On March 5, Mr and Mrs Snowden were told Mrs Warne had a suspected abscess.

Doctors told them she was too frail to survive treatment and had only days to live. However, that night they received a call telling them Mrs Warne was being taken to Romford’s Queen’s Hospital for surgery.

Mr Snowden contacted Queen’s, which told him when she arrived they almost immediately realised she was too weak to deal with the anaesthetic.

Mrs Warne was sent back to Colchester General Hospital, where she died that afternoon.

Mr Snowden said they had an initial meeting with doctors who he said admitted they should have spotted the abscess sooner and should not have sent her to Queen’s.

Afterwards, he wrote to former chief executive Dr Gordon Coutts to express his anger, and received a letter back offering a meeting. He refused and got in touch with Leigh Day solicitors.

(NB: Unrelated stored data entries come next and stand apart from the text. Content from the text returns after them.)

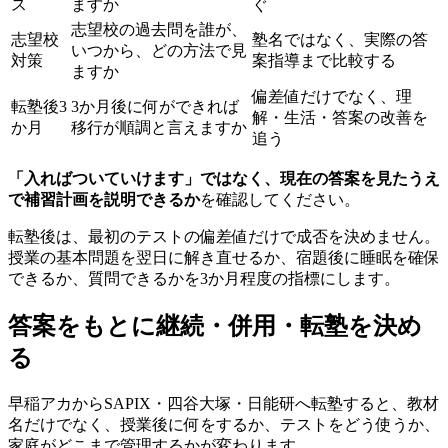
ス
ますか
ぐ
志望校の過去問を誰が、
志望校
塾名ではなく、実際の答
いつから、どの方法で見
対策
案指導まで比較する
ますか
偏差値だけでなく、理
転塾後3
3か月後に何ができれば
解・生活・答案の改善を
か月
移行が順調と言えますか
追う
「入ればついていけます」ではなく、現在の答案を見たうえ
で補習計画を説明できるか
を確認してください。
転塾後は、最初のテストの偏差値だけで成否を決めません。
授業の基本問題を翌日に解き直せるか、宿題後に睡眠を確保
できるか、質問できるかを3か月程度の指標にします。
答案をもとに継続・併用・転塾を決め
る
早稲アカからSAPIX・四谷大塚・日能研へ転塾すると、教材
名だけでなく、授業後に何をするか、テストをどう使うか、
家庭がどこまで管理するかが変わります。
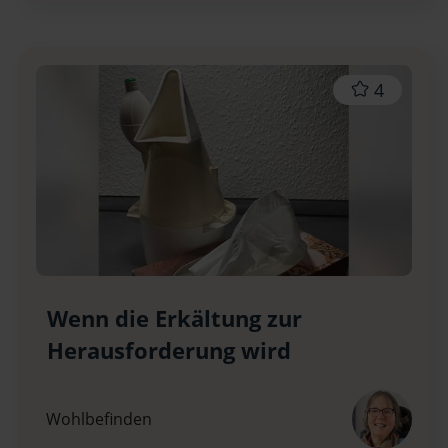
4
Wenn die Erkältung zur
Herausforderung wird
Wohlbefinden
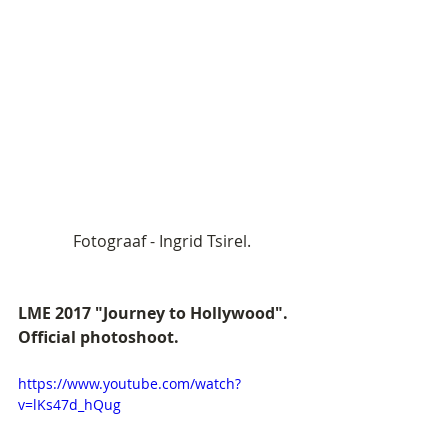
 Fotograaf - Ingrid Tsirel.
LME 2017 "Journey to Hollywood". 
Official photoshoot. 
https://www.youtube.com/watch?
v=lKs47d_hQug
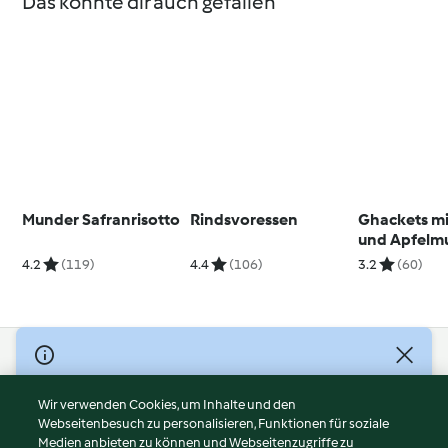
Das könnte dir auch gefallen
Munder Safranrisotto
Rindsvoressen
Ghackets mi
und Apfelm
4.2
(119)
4.4
(106)
3.2
(60)
© Copyright 2026
Nutzungsbedingungen
Wir verwenden Cookies, um Inhalte und den
Webseitenbesuch zu personalisieren, Funktionen für soziale
Datenschutzrichtlinien
Medien anbieten zu können und Webseitenzugriffe zu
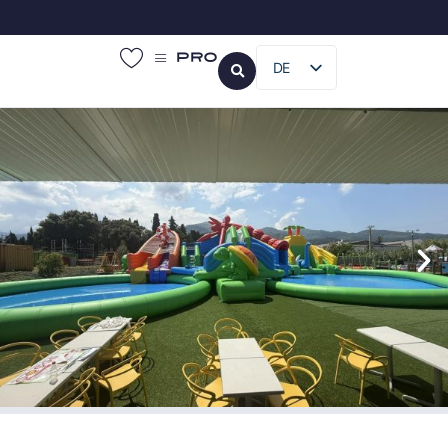
Pro
DE
FR
EN
IT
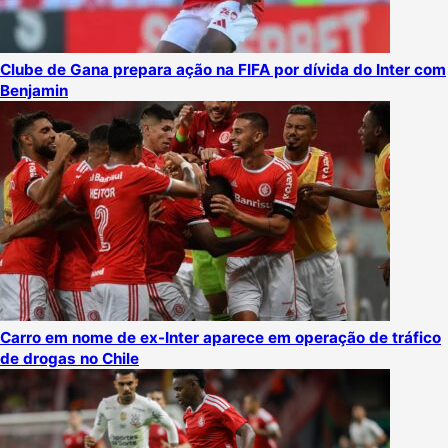
Clube de Gana prepara ação na FIFA por dívida do Inter com
Benjamin
Carro em nome de ex-Inter aparece em operação de tráfico
de drogas no Chile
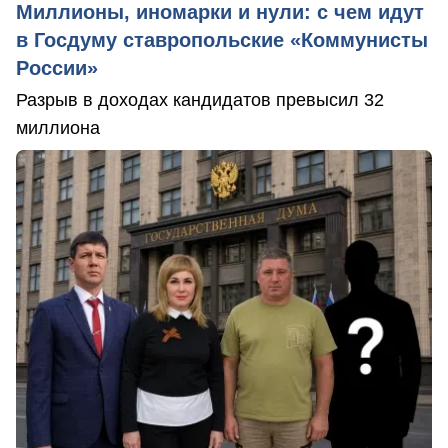
Миллионы, иномарки и нули: с чем идут
в Госдуму ставропольские «Коммунисты
России»
Разрыв в доходах кандидатов превысил 32
миллиона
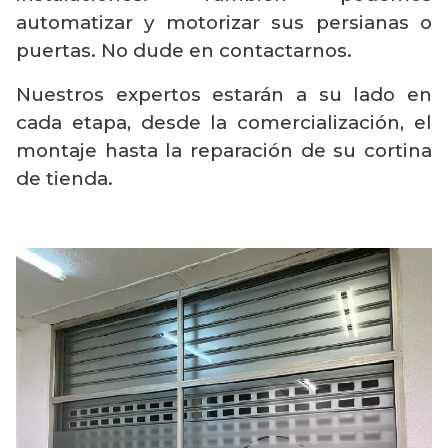
automatizar y motorizar sus persianas o
puertas. No dude en contactarnos.
Nuestros expertos estarán a su lado en
cada etapa, desde la comercialización, el
montaje hasta la reparación de su cortina
de tienda.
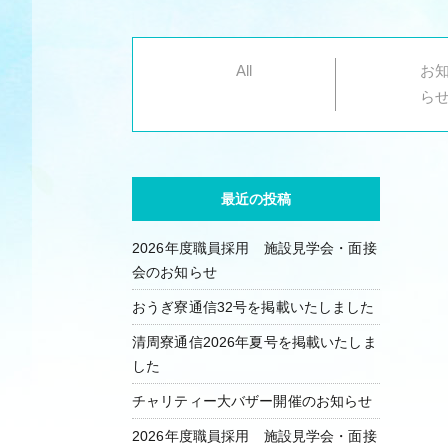
All
お
ら
最近の投稿
2026年度職員採用 施設見学会・面接
会のお知らせ
おうぎ寮通信32号を掲載いたしました
清周寮通信2026年夏号を掲載いたしま
した
チャリティー大バザー開催のお知らせ
2026年度職員採用 施設見学会・面接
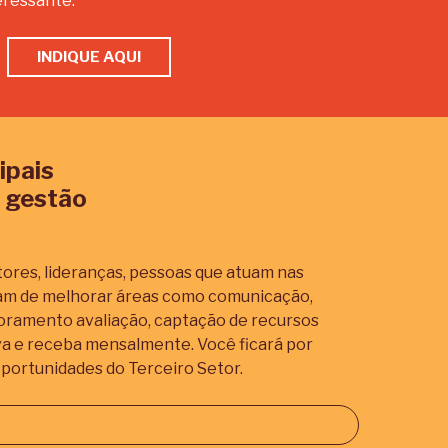
eressante.
INDIQUE AQUI
ipais
 gestão
ores, lideranças, pessoas que atuam nas
iam de melhorar áreas como comunicação,
itoramento avaliação, captação de recursos
va e receba mensalmente. Você ficará por
portunidades do Terceiro Setor.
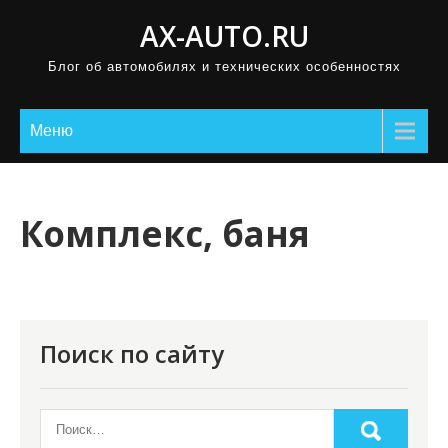
П
AX-AUTO.RU
р
Блог об автомобилях и технических особенностях
о
м
о
Меню
т
а
т
Комплекс, баня
ь
к
с
о
Поиск по сайту
д
е
р
ж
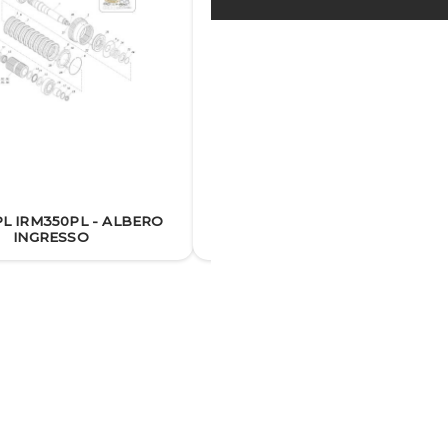
L IRM350PL - ALBERO
IRM350PL IRM350PL -
INGRESSO
CONTRALBERO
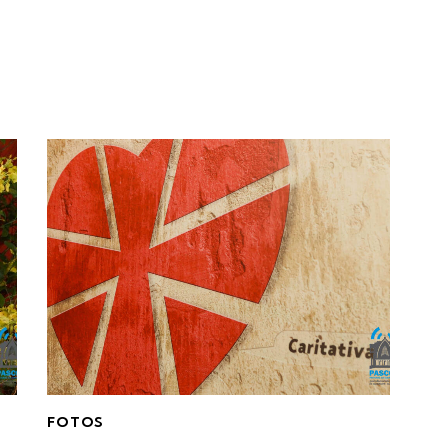
FOTOS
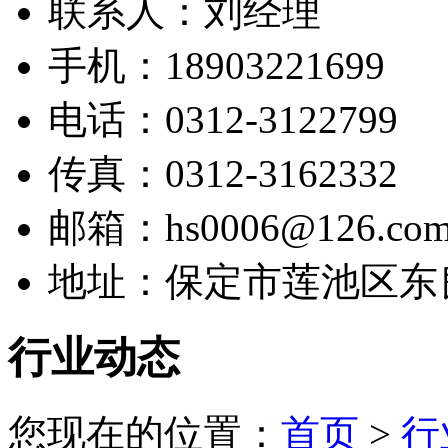
联系人：刘经理
手机：18903221699
电话：0312-3122799
传真：0312-3162332
邮箱：hs0006@126.co
地址：保定市莲池区东
行业动态
您现在的位置：
首页
>
行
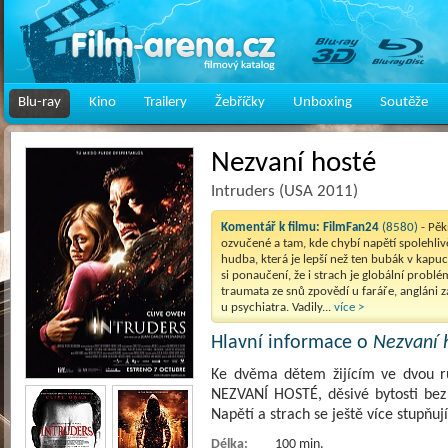
Blu-ray
Kino
Trailery
Žebříčky
Unboxing
Soutěže
Nezvaní hosté
Intruders (USA 2011)
Komentář k filmu:
FilmFan24
(8580)
- Pě
ozvučené a tam, kde chybí napětí spolehliv
hudba, která je lepší než ten bubák v kapuc
si ponaučení, že i strach je globální problé
traumata ze snů zpovědí u faráře, angláni 
u psychiatra. Vadily...
více >
Hlavní informace o
Nezvaní 
Ke dvěma dětem žijícím ve dvou r
NEZVANÍ HOSTÉ, děsivé bytosti bez t
Napětí a strach se ještě více stupňuj
Délka:
100 min.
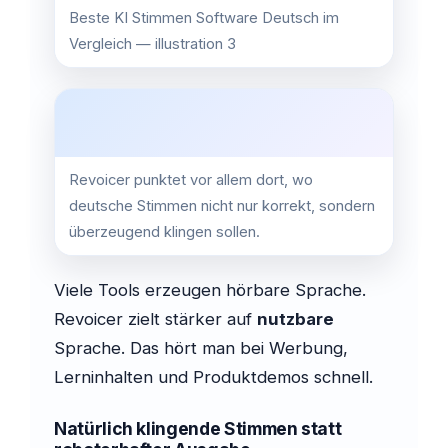
Beste KI Stimmen Software Deutsch im
Vergleich — illustration 3
Revoicer punktet vor allem dort, wo
deutsche Stimmen nicht nur korrekt, sondern
überzeugend klingen sollen.
Viele Tools erzeugen hörbare Sprache.
Revoicer zielt stärker auf
nutzbare
Sprache. Das hört man bei Werbung,
Lerninhalten und Produktdemos schnell.
Natürlich klingende Stimmen statt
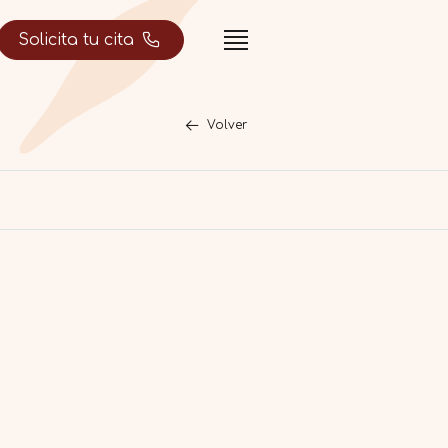
Solicita tu cita
Volver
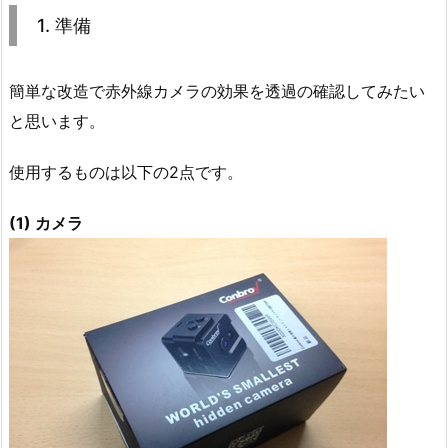
1. 準備
簡単な改造で赤外線カメラの効果を透過の確認してみたい
と思います。
使用するものは以下の2点です。
(1) カメラ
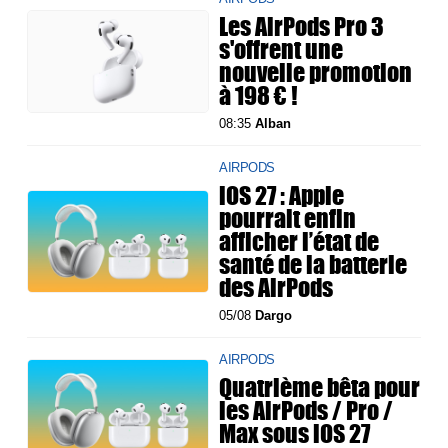
Les AirPods Pro 3
s'offrent une
nouvelle promotion
à 198 € !
08:35
Alban
AIRPODS
iOS 27 : Apple
pourrait enfin
afficher l’état de
santé de la batterie
des AirPods
05/08
Dargo
AIRPODS
Quatrième bêta pour
les AirPods / Pro /
Max sous iOS 27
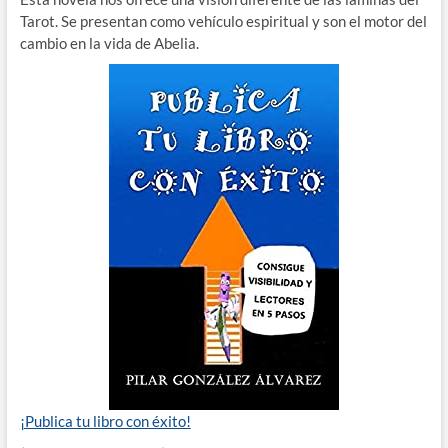
Tarot. Se presentan como vehículo espiritual y son el motor del
cambio en la vida de Abelia.
¡Publica tu libro con éxito!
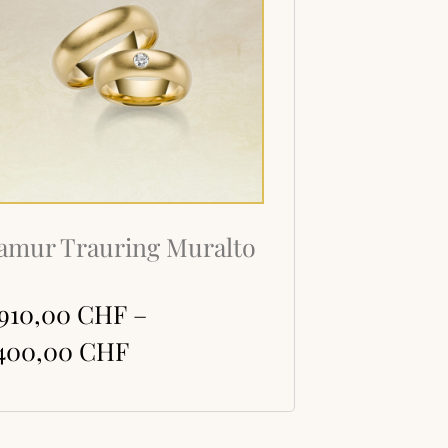
amur Trauring Muralto
'910,00
CHF
–
'400,00
CHF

Ten months on, Mr Snowden said his wife, who has needed time off work, was still too upset and angry to speak about her mother’s care.

The couple are now pursuing legal action. He said: “We could just sit on this and let it go, but people should know about this.

“At the end of the day, Colchester could go on doing exactly the same thing.

“I hope the hospital gets its act together. It’s not going to happen overnight, but theymust take some responsibility for the pain and suffering that they have given to patients and their families.”

A spokesman for Colchester Hospital University NHS Trust said: “We would like to pass on our sympathy and concerns to the family of this patient following her death in March last year, and are sorry and disappointed that they have concerns.

“We received a complaint about this patient shortly after her death, which was investigated as a serious incident.

“One of her consultants met the patient’s daughter and sonin- law and apologised to the patient’s family for some aspects of her care.”